Folge: 786 | 2. Januar 2011 | Sender: SWR | Regie: Michael Schneider
Bild: SWR/Andrea Enderlein |
So war der Tatort:
Fortschrittlich.
Als richtiger Laborfuchs entpuppt sich der langjährige Ludwigshafener Kriminaltechniker Peter Becker (Peter Espeloer), der Hauptkommissarin Lena Odenthal (Ulrike Folkerts) und ihrem Kollegen und Mitbewohner Mario Kopper (Andreas Hoppe) seit vielen Jahren treue, wenn auch bisweilen recht mürrische Dienste leistet und dem Täter in Tödliche Ermittlungen mit brandneuen Labortechniken aus London das Handwerk legt.
Leider ist das hochmoderne Analyseverfahren, dass sich Becker angeblich selbst beigebracht hat, aber auch schon das Erfrischendste am 43. gemeinsamen Einsatz von Odenthal und Kopper, die im ersten Tatort des Jahres 2011 einmal mehr unter Beweis stellen, dass sie ihre besten Tage langsam aber sicher hinter sich haben. Lange her sind die Zeiten, in denen sich der Humor in Ludwigshafen aus amüsanten Neckereien und kleineren Zwists ergab und es noch keiner sturen Politessenblondine bedurfte, um den italienischen Kommissar auf die Palme und müde Gags im Plot unterzubringen.
Drehbuchautor Andreas Schlüter (Todesschütze) verrichtet nur Dienst nach Vorschrift und konstruiert einen vor Klischees nur so triefenden, komplett überraschungsfreien Mordfall, der auf direktem Weg in eine Hahner Polizeischule führt, in der das Opfer zuvor selbst ausgebildet wurde.

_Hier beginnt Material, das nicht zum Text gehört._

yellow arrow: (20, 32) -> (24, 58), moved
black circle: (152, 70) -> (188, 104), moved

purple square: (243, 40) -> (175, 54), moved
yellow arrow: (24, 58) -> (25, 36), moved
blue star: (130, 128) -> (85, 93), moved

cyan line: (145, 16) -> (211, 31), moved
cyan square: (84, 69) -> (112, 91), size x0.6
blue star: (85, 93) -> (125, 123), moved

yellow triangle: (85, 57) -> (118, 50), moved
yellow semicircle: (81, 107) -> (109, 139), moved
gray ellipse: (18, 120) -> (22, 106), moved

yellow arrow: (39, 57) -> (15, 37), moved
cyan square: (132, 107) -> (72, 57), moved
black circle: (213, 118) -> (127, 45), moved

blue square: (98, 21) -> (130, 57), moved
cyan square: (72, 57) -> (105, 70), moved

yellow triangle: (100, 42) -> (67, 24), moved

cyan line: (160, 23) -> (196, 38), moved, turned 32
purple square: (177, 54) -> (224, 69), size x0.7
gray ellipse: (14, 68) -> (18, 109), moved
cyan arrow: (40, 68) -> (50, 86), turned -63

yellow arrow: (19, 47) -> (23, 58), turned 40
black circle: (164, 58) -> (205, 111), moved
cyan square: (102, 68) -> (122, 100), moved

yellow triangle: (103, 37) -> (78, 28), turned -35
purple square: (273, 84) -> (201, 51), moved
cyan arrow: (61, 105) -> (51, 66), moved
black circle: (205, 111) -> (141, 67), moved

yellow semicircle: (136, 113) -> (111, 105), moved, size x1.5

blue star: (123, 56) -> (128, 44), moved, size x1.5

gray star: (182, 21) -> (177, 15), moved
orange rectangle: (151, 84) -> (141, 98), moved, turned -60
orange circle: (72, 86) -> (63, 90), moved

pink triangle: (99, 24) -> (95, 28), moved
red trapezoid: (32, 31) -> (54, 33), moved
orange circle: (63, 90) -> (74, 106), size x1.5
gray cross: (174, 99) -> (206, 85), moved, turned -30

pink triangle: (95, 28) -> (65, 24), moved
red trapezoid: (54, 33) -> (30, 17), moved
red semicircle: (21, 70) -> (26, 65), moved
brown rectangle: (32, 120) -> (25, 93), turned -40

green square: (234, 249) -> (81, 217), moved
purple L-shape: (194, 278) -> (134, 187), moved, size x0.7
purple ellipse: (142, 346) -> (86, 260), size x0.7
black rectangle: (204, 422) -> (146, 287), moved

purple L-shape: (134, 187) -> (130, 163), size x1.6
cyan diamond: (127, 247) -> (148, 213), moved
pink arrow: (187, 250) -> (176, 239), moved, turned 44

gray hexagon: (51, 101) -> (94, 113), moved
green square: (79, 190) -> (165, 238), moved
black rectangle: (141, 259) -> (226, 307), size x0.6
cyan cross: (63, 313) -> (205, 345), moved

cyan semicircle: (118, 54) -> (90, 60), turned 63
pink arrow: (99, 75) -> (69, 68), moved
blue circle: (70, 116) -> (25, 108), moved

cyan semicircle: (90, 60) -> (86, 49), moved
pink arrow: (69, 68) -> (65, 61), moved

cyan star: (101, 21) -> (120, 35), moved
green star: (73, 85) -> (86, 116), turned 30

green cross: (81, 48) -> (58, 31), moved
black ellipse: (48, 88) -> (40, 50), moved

Und bei dem schnell klar ist, dass es sich beim Täter entweder um Odenthals ehemaligen Dozenten, den jetzigen Schulleiter Robert Brandstetter (Christian Redl, Waidmanns Heil), oder einen der drei näher beleuchteten, aber keineswegs ausführlich skizzierten Polizeischüler – Brandstetters Sohn Torben (Matthias Ziesing, Bluthochzeit), Sabine Erler (Britta Hammelstein, Happy Birthday, Sarah) oder Heiner Struck (Adrian Topol, Das schwarze Grab) – handeln muss.
Bilderbuch-Fitnesstrainer Malte Boller (Ralph Herforth, Tödliches Verlangen) und Hobbyboxer Hasan Kiser (Fahri Yardim, feiert 2013 in Willkommen in Hamburg sein Debüt als Hamburger Tatort-Kommissar) scheiden früh als ernstzunehmende Verdächtige aus – dafür sind sie einfach viel zu kleinkriminell, und das ist in der öffentlich-rechtlichen Krimireihe ein hervorragendes Indiz für die Unschuld in Sachen Mord.
Hooligans tragen in Ludwigshafen nicht etwa schwarz, sondern blau-weiße Schals zum obligatorischen Baseballschläger und demolieren in der Stadt am Rhein mal eben ein halbes Stadtviertel, bevor sich zwei Dutzend Bereitschaftspolizisten nach getaner Arbeit mit Odenthal in ein Straßencafe hocken und die Krawallmacher im Hintergrund fröhlich plaudernd auf ihre Abholung warten.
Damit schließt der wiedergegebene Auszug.